“Indian thinkers viewed philosophy as a practical necessity that needed to be cultivated in order to understand how life can best be led.”
Indian philosophy (Sankrit: Darshanas), refer to any of several traditions of philosophical thought that originated in the Indian subcontinent, including Hindu philosophy, Buddhist philosophy, and Jain philosophy (www. en.wikipedia.org, October 20, 2007). Specifically, it denotes the philosophical speculations of all Indian thinkers, ancient or modern, Hindus or non-Hindus, theists or atheists. It is marked by a striking breadth of outlook which only testifies to its unflinching devotion to the search for truth. Though there were many different schools and their views differed sometimes vary widely, yet each school took care to learn the views of all the others and did not come to any conclusions before considering thoroughly what others had to say and how their points could be met.
In India, spirituality is basically tuning one''s mind to consider one''s self and others as different from the gross physical body and the subtle mental body, and to be beyond the limitations of space, time and causation. Philosophy is the theory aspect and religion is the practical aspect of this principle.
The beauty of the Indian philosophy is the grand unification of a Metaphysical God who is the Absolute Reality and the substratum of all existence, and a Personal God who is the basis of all morality, ethics and the inspiration to lead a meaningful life. This grand unification makes the Indian religious temper one of the most tolerant and all consuming of the religions, and also the mother of many religions of the world today (www.geocities.com, October 20, 2007).
Indian thinkers viewed philosophy as a practical necessity that needed to be cultivated in order to understand how life can best be led. It became a custom for Indian writers to explain at the beginning of philosophical works how it serves human ends –purusārtha (Chatterjee and Datta, 1984).
Ancient Indian philosophy can be divided into broad divisions (Radhakrishnan, 1929; Radhakrishnan and Moore, 1967) namely: the Vedic Period (1500 BCE – 600 BCE), the Epic period (600 BCE – 200 AD), the Sutra Period (after 200 AD; "the first centuries of the Christian era") and the Scholastic Period (from the Sutra Period to the 17th century AD).
On the other hand, classical Indian philosophy can be roughly categorized into "orthodox" (astika) schools of Hindu philosophy, and "heterodox" (nāstika) schools that do not accept the authorities of the Vedas ((Chatterjee and Datta, 1984). Many Hindu intellectual traditions were codified during the medieval period of Brahmanic-Sanskritic scholasticism into a standard list of six orthodox (astika) schools (darshanas), the "Six Philosophies" (sad-darśana), which cite Vedic authority as their source (Flood, 1996; Chatterjee and Datta, 1984 ; and Michaels, 2004) were: Nyaya- the school of logic, Vaisheshika- the atomist school, Samkhya- the enumeration school, Yoga- the school of Patanjali (which assumes the metaphysics of Samkhya), Purva Mimamsa (or simply Mimamsa)- the tradition of Vedic exegesis, with emphasis on Vedic ritual, and Vedanta (also called Uttara Mimamsa)- the Upanishadic tradition, with emphasis on Vedic philosophy.
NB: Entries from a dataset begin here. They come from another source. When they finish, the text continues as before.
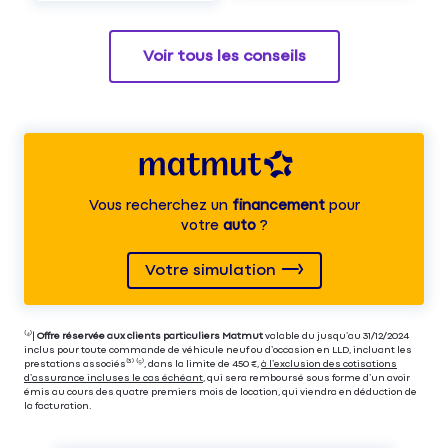
Voir tous les conseils
Vous recherchez un
financement
pour
votre
auto
?
Votre simulation
⁽⁴⁾|
Offre réservée aux clients particuliers Matmut
valable du jusqu’au 31/12/2024
inclus pour toute commande de véhicule neuf ou d’occasion en LLD, incluant les
prestations associés⁽³⁾ ⁽⁵⁾, dans la limite de 450 €,
à l’exclusion des cotisations
d’assurance incluses le cas échéant
, qui sera remboursé sous forme d’un avoir
émis au cours des quatre premiers mois de location, qui viendra en déduction de
la facturation.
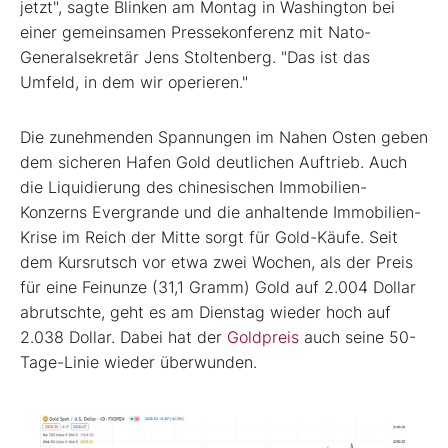
jetzt", sagte Blinken am Montag in Washington bei
einer gemeinsamen Pressekonferenz mit Nato-
Generalsekretär Jens Stoltenberg. "Das ist das
Umfeld, in dem wir operieren."
Die zunehmenden Spannungen im Nahen Osten geben
dem sicheren Hafen Gold deutlichen Auftrieb. Auch
die Liquidierung des chinesischen Immobilien-
Konzerns Evergrande und die anhaltende Immobilien-
Krise im Reich der Mitte sorgt für Gold-Käufe. Seit
dem Kursrutsch vor etwa zwei Wochen, als der Preis
für eine Feinunze (31,1 Gramm) Gold auf 2.004 Dollar
abrutschte, geht es am Dienstag wieder hoch auf
2.038 Dollar. Dabei hat der
Goldpreis
auch seine 50-
Tage-Linie wieder überwunden.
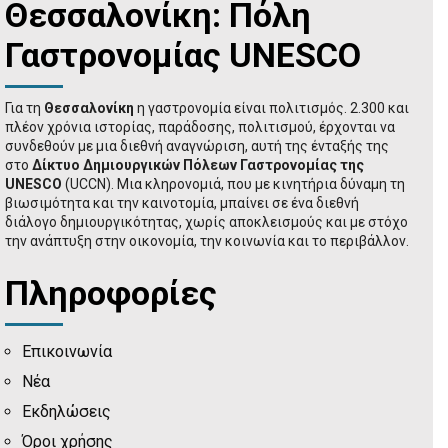
Θεσσαλονίκη: Πόλη
Γαστρονομίας UNESCO
Για τη
Θεσσαλονίκη
η γαστρονομία είναι πολιτισμός. 2.300 και
πλέον χρόνια ιστορίας, παράδοσης, πολιτισμού, έρχονται να
συνδεθούν με μια διεθνή αναγνώριση, αυτή της ένταξής της
στο
Δίκτυο Δημιουργικών Πόλεων Γαστρονομίας της
UNESCO
(UCCN). Μια κληρονομιά, που με κινητήρια δύναμη τη
βιωσιμότητα και την καινοτομία, μπαίνει σε ένα διεθνή
διάλογο δημιουργικότητας, χωρίς αποκλεισμούς και με στόχο
την ανάπτυξη στην οικονομία, την κοινωνία και το περιβάλλον.
Πληροφορίες
Επικοινωνία
Νέα
Εκδηλώσεις
Όροι χρήσης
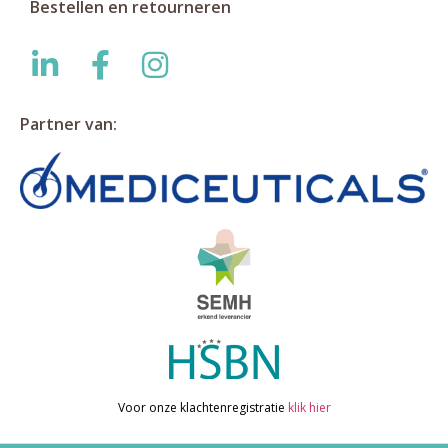
Bestellen en retourneren
Partner van:
Voor onze klachtenregistratie
klik hier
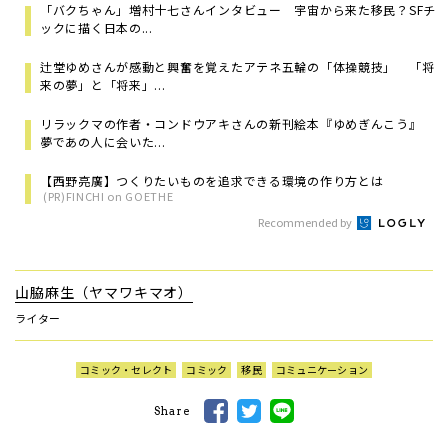
「バクちゃん」増村十七さんインタビュー 宇宙から来た移民？SFチ
ックに描く日本の...
辻堂ゆめさんが感動と興奮を覚えたアテネ五輪の「体操競技」 「将
来の夢」と「将来」...
リラックマの作者・コンドウアキさんの新刊絵本『ゆめぎんこう』
夢であの人に会いた...
【西野亮廣】つくりたいものを追求できる環境の作り方とは
(PR)FINCHI on GOETHE
Recommended by
山脇麻生（ヤマワキマオ）
ライター
コミック・セレクト
コミック
移民
コミュニケーション
Share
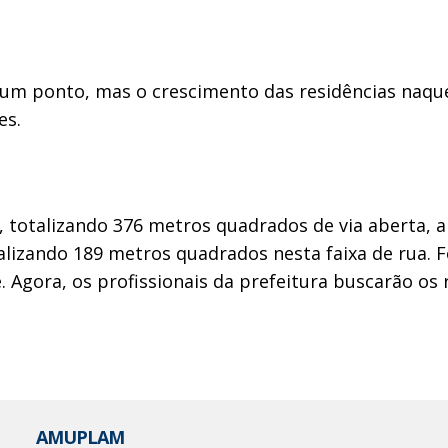
é um ponto, mas o crescimento das residências naqu
es.
s, totalizando 376 metros quadrados de via aberta,
alizando 189 metros quadrados nesta faixa de rua. 
 Agora, os profissionais da prefeitura buscarão os 
AMUPLAM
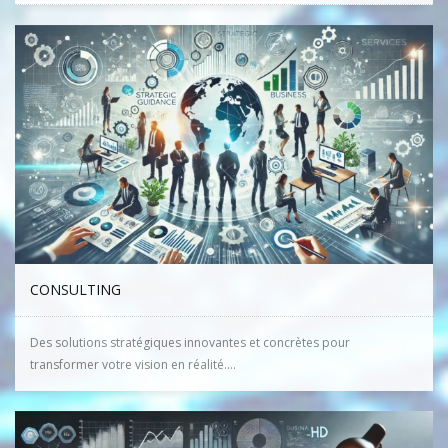
CONSULTING
Des solutions stratégiques innovantes et concrètes pour
transformer votre vision en réalité....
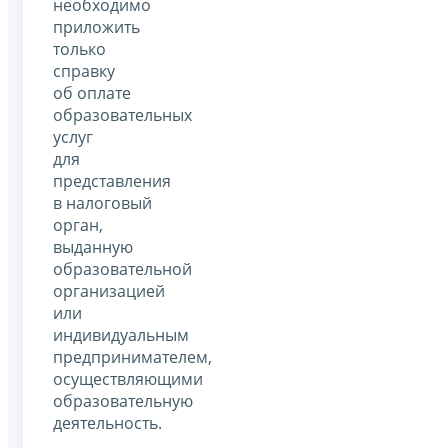
необходимо
приложить
только
справку
об оплате
образовательных
услуг
для
представления
в налоговый
орган,
выданную
образовательной
организацией
или
индивидуальным
предпринимателем,
осуществляющими
образовательную
деятельность.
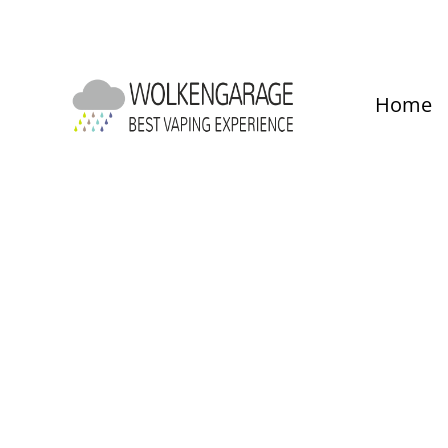
um Hauptinhalt springen
Zur Hauptnavigation springen
Home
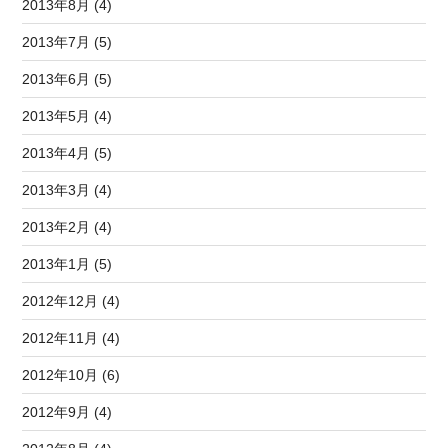
2013年8月 (4)
2013年7月 (5)
2013年6月 (5)
2013年5月 (4)
2013年4月 (5)
2013年3月 (4)
2013年2月 (4)
2013年1月 (5)
2012年12月 (4)
2012年11月 (4)
2012年10月 (6)
2012年9月 (4)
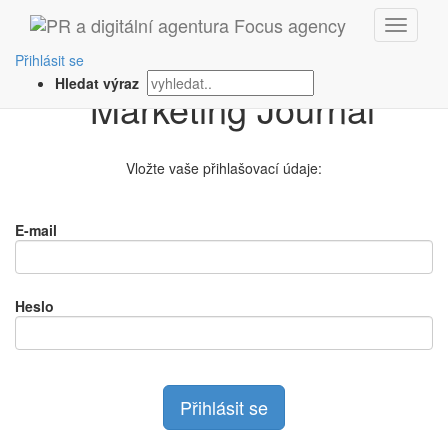
Přihlášení na
Přihlásit se
Hledat výraz
Vložte vaše přihlašovací údaje:
E-mail
Heslo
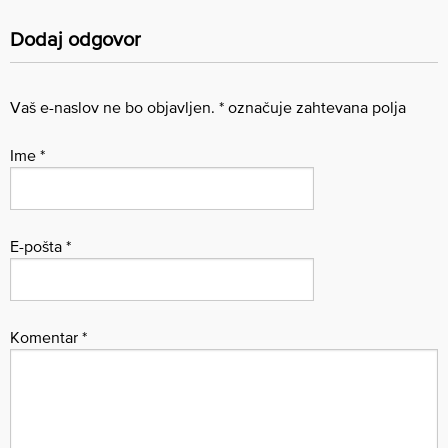
Dodaj odgovor
Vaš e-naslov ne bo objavljen.
*
označuje zahtevana polja
Ime
*
E-pošta
*
Komentar
*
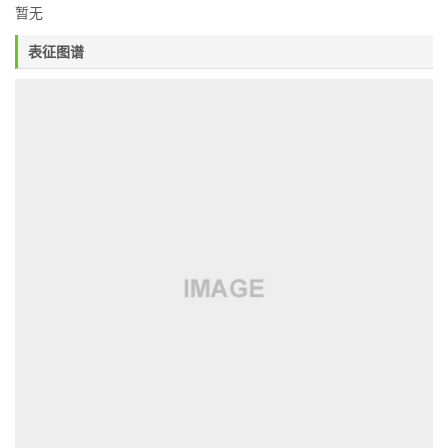
暂无
表征图谱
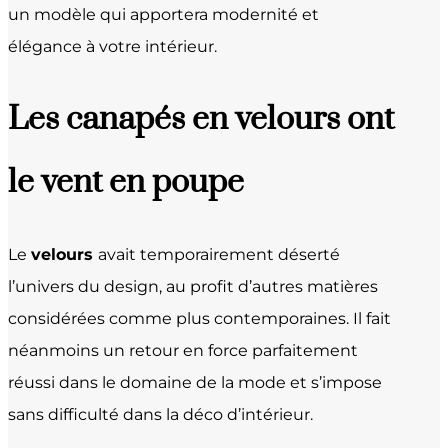
un modèle qui apportera modernité et
élégance à votre intérieur.
Les canapés en velours ont
le vent en poupe
Le
velours
avait temporairement déserté
l’univers du design, au profit d’autres matières
considérées comme plus contemporaines. Il fait
néanmoins un retour en force parfaitement
réussi dans le domaine de la mode et s’impose
sans difficulté dans la déco d’intérieur.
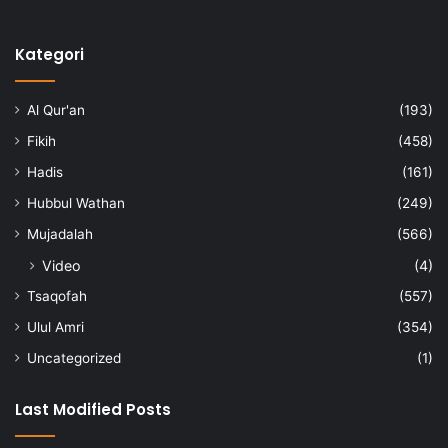
Kategori
Al Qur'an
(193)
Fikih
(458)
Hadis
(161)
Hubbul Wathan
(249)
Mujadalah
(566)
Video
(4)
Tsaqofah
(557)
Ulul Amri
(354)
Uncategorized
(1)
Last Modified Posts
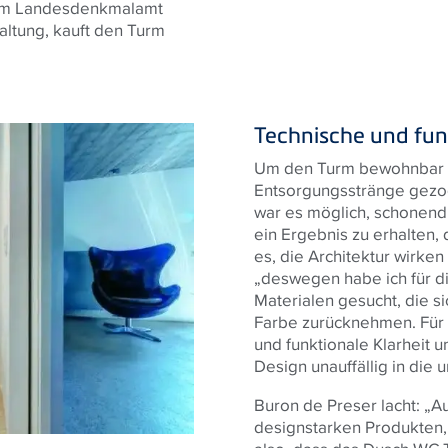
dem Landesdenkmalamt
taltung, kauft den Turm
Technische und funk
Um den Turm bewohnbar z
Entsorgungsstränge gezo
war es möglich, schonen
ein Ergebnis zu erhalten,
es, die Architektur wirke
„deswegen habe ich für di
Materialen gesucht, die si
Farbe zurücknehmen. Für 
und funktionale Klarheit u
Design unauffällig in die
Buron de Preser lacht: „A
designstarken Produkten, 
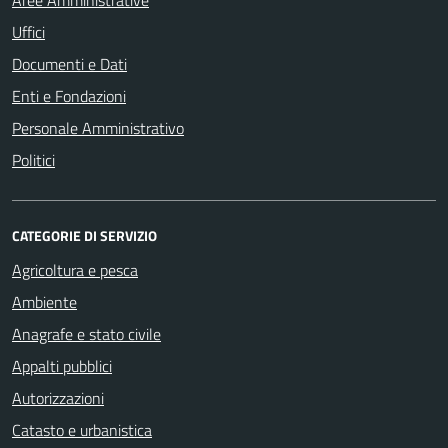
Aree Amministrative
Uffici
Documenti e Dati
Enti e Fondazioni
Personale Amministrativo
Politici
CATEGORIE DI SERVIZIO
Agricoltura e pesca
Ambiente
Anagrafe e stato civile
Appalti pubblici
Autorizzazioni
Catasto e urbanistica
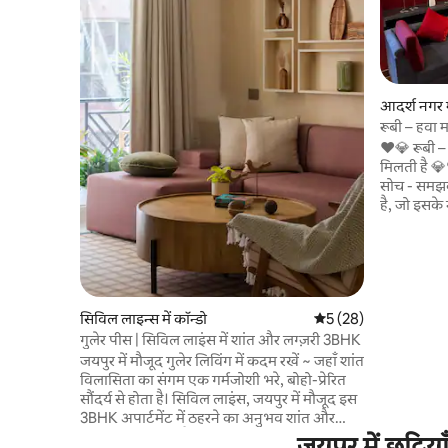
आदर्श नगर मे
रूबी – हवा
बालकनी
❤️💎 रूबी –
मिलती है 💎❤️ रूबी में कदम रखें, जो एक 
सोच - समझक
है, जो इसके 
अंदरूनी हिस्
एक गर्म, पर
घर जैसा महसूस करता है
व्यावसायिक 
विशाल रिट्र
मुताबिक हर
सिविल लाइन्स में कॉन्डो
औसत रेटिंग 5 में से 5, 28
5 (28)
यात्रा को वा
गुलेर पीस | सिविल लाइंस में शांत और लग्ज़री 3BHK
अतिरिक्त सु
जयपुर में मौजूद गुलेर लिविंग में कदम रखें ~ जहाँ शांत
विलासिता का संगम एक गर्मजोशी भरे, बोहो-प्रेरित
सौंदर्य से होता है। सिविल लाइंस, जयपुर में मौजूद इस
3BHK अपार्टमेंट में ठहरने का अनुभव शांत और
डिज़ाइन-आधारित है। यहाँ साइट पर देखभालकर्ता
जयपुर में छुट्टि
In the end, it is worth noting that the advent of colonialism had the effect of throwing back the development of Indian philosophy. On the whole, the progress of philosophy in the 18th and 19th centuries was not noteworthy, and lagged behind the development of social and political awareness, linked to the national awakening and the commencement of the struggle for national liberation. The dominant influence in the newly founded universities was, naturally, the empiricist, utilitarian, and agnostic philosophies imported from England, along with other products of Victorian Britain. There were reactions ainst, usually of a conservative-mystical character like the Brahmo (Brahma) Samaj movement founded by Rammohan Ray and, toward the later decades of the century, the great saint Ramakrishna Paramahamsa of Calcutta (www.marxist.com, October 20, 2007).